Kaj glanced at him, and her expression was bleak. “No, Lieutenant. The Vulcan is correct. Remember what Rein said? He threatened to destroy billions of Klingon lives. Speeding up the fall of a few meteors isn’t enough. He was talking about destroying Qo’noS itself.”
“The composition of Praxis was a major factor in its demise,” Valeris said, speaking quickly. “Overmining and energy management errors caused a cascade effect—”
“I remember,” Vaughn broke in. “Get to the point!”
“The structure of the moon was rich in boronite, pergium, and kemocite, all volatiles, all vital minerals for any spacefaring species. Each one of those ores is highly receptive to subspace particles.”
A chill ran through him. “So if the isolytic weapon is detonated in the ring, what will happen?”
“An amplification effect,” said Kaj. She looked stricken. “The particle stream will become self-sustaining, long enough to cause a spatial tear. A subspace rift large enough to consume the entire planet.”
Valeris gave a nod. “Rein said these words to me: ‘We will cut out the heart of the beast.’ This is what he meant.”
Elias tried to imagine what devastation such an event might wreak, the fabric of space-time itself ripping open to swallow a world whole. Nothing would survive as the atmosphere was flayed away and the planet disintegrated. It was almost too much to comprehend.
Then alarm tones blared from the sensor console, bringing him crashing back to the moment. Vaughn looked up at the main display as a photon torpedo went wide of the Daughter’s spiked prow, angling off into space.
“A warning shot,” said Kaj. “Igdar’s gunners on the No’Tahr are eager for our blood.”
“We’re not here to play shooting gallery,” said the lieutenant. “Valeris, sweep the debris zone with the sensors, find Gattin!”
The cutter rattled and groaned as it passed through the inner edge of the Praxis Ring, energized specks of dust and larger clumps of rock sparking off the navigational
deflectors. They were moving too fast to avoid them, but with Igdar’s flagship at her back, the Daughter could not proceed with care. They dove into the denser regions of the debris belt, dodging around the wallowing motion of fragments as big as city blocks.
“You think Igdar will follow us in?” he asked.
“The High Council is watching,” replied the woman. “The general likes to have an audience.”
“Scanning.” Valeris glanced at Kaj. “Major? Do you read anything?”
The Klingon gave a slow nod. “Detecting a power reading at mark two-nine. It’s difficult to be sure. The dust is acting like a scattering field.”
“That’s why we couldn’t read the isolytic device,” said Vaughn. “We’d have to be right on top of it—” The words had barely left his lips before Kaj’s console sounded a warning. He peered over her shoulder. “What is that, a ship? Looks like a mining tender . . .”
It was drifting low over the surface of the largest remnant of Praxis, a dense bolus of rock striated with veins of dark minerals. The vast splinter was the size of a mountain range, cut loose and thrown into the void.

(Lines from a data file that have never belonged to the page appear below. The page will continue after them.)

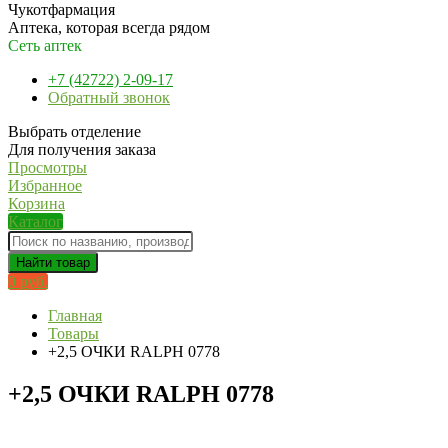
Чукотфармация
Аптека, которая всегда рядом
Сеть аптек
+7 (42722) 2-09-17
Обратный звонок
Выбрать отделение
Для получения заказа
Просмотры
Избранное
Корзина
Каталог
Найти товар
0 руб.
Главная
Товары
+2,5 ОЧКИ RALPH 0778
+2,5 ОЧКИ RALPH 0778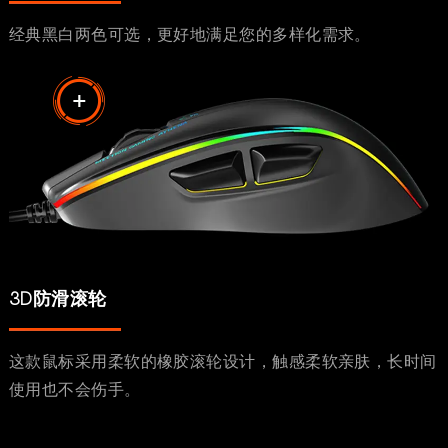
经典黑白两色可选，更好地满足您的多样化需求。
3D防滑滚轮
这款鼠标采用柔软的橡胶滚轮设计，触感柔软亲肤，长时间
使用也不会伤手。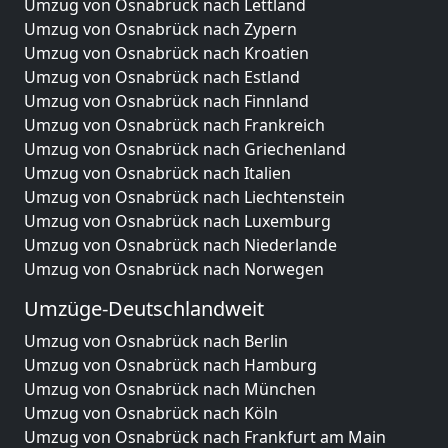
Umzug von Osnabrück nach Lettland
Umzug von Osnabrück nach Zypern
Umzug von Osnabrück nach Kroatien
Umzug von Osnabrück nach Estland
Umzug von Osnabrück nach Finnland
Umzug von Osnabrück nach Frankreich
Umzug von Osnabrück nach Griechenland
Umzug von Osnabrück nach Italien
Umzug von Osnabrück nach Liechtenstein
Umzug von Osnabrück nach Luxemburg
Umzug von Osnabrück nach Niederlande
Umzug von Osnabrück nach Norwegen
Umzüge-Deutschlandweit
Umzug von Osnabrück nach Berlin
Umzug von Osnabrück nach Hamburg
Umzug von Osnabrück nach München
Umzug von Osnabrück nach Köln
Umzug von Osnabrück nach Frankfurt am Main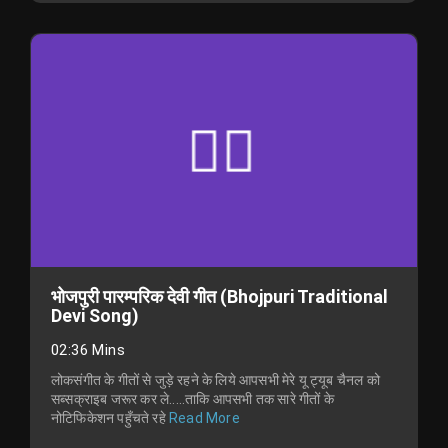
भोजपुरी पारम्परिक देवी गीत (Bhojpuri Traditional
Devi Song)
02:36 Mins
लोकसंगीत के गीतों से जुड़े रहने के लिये आपसभी मेरे यू ट्यूब चैनल को
सब्सक्राइब जरूर कर ले.....ताकि आपसभी तक सारे गीतों के
नोटिफिकेशन पहुँचते रहे
Read More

The Daughter’s scanner array showed the fuzzy image of a rectangular support vessel, the kind of craft that mined comets and rogue planetoids in deep space. The design resembled Axanarri technology.
Kaj showed her teeth. “That is not a mining ship.” She made an aggressive, stabbing motion with the blade of her hand, and the control glove interpreted it. The cutter’s forward weapons spat fire and hit the other vessel before it could react to their arrival. The disruption of the sensors worked both ways, hiding the Daughter’s approach until the very last moment.
Vaughn’s gut tightened with shock, and for a second he had the sickening fear that the major might have attacked a shipload of civilians; but then a heartbeat later the holographic guise of the tender dissipated and the Chon’m rose up to meet them, the bird-of-prey dropping its wings into attack mode.